┌────────
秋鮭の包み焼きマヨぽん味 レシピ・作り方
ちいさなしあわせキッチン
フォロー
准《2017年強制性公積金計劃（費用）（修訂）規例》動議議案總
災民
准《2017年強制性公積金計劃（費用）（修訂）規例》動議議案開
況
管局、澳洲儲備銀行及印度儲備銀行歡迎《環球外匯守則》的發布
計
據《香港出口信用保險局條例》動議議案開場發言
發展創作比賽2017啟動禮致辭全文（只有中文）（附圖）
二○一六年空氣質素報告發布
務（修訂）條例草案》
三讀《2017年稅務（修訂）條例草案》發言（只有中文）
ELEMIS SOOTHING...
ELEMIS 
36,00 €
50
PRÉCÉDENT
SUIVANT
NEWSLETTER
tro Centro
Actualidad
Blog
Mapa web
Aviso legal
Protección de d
└────────
┌────────
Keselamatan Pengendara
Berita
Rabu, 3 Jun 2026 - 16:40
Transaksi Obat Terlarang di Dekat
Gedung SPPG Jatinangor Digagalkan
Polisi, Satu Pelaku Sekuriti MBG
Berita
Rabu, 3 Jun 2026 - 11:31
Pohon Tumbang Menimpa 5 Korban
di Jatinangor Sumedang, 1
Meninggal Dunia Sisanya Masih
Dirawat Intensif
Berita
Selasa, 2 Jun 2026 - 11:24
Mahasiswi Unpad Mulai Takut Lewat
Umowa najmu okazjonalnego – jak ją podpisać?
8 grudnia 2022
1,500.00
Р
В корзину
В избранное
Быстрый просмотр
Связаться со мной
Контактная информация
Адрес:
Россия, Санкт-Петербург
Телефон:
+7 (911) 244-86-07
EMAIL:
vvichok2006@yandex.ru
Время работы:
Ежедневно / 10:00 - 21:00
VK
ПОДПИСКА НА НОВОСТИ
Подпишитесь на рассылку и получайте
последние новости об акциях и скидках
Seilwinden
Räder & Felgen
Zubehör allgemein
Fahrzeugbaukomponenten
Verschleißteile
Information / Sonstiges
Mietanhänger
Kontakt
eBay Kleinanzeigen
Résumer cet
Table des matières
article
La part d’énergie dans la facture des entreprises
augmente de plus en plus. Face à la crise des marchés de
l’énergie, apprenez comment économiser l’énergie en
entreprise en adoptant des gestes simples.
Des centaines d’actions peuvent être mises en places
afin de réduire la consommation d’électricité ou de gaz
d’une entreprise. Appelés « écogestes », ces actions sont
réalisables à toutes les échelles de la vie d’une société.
└────────
┌────────
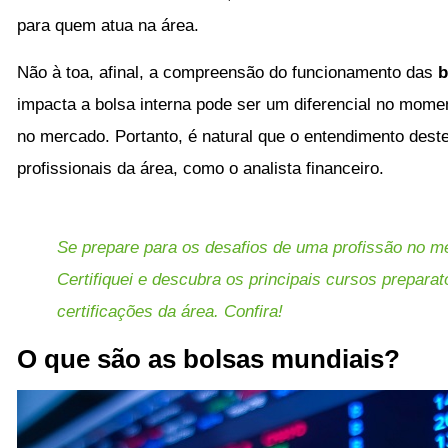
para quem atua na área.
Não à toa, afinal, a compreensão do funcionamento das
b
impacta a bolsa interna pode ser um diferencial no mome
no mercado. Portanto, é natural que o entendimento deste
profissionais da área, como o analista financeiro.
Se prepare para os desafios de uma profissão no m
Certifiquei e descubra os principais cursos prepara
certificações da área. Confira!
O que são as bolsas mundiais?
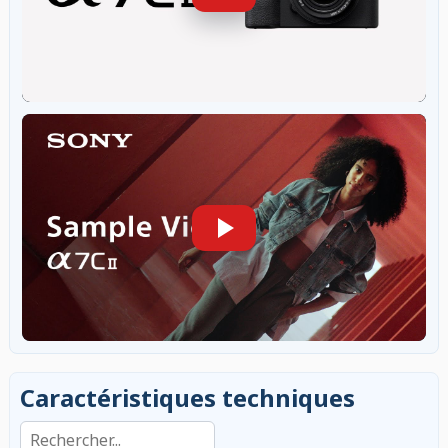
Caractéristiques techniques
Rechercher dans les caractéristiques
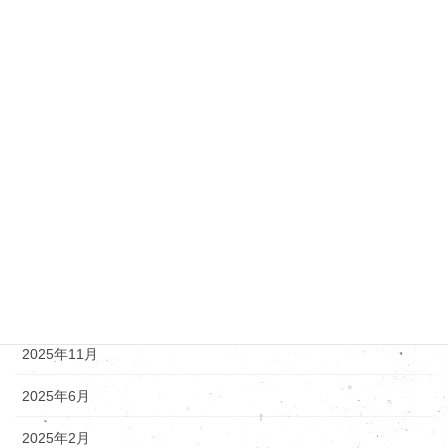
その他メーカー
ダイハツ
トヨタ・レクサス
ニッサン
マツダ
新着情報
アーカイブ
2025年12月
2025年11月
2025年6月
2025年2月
└────────
▸ **Exercise aim**
Output the material above exactly, but only from the line that carries "Des centaines d’actions" through the line that carries "réalisables à toutes".

▸ **Answer to the exercise**
Des centaines d’actions peuvent être mises en places
afin de réduire la consommation d’électricité ou de gaz
d’une entreprise. Appelés « écogestes », ces actions sont
réalisables à toutes les échelles de la vie d’une société.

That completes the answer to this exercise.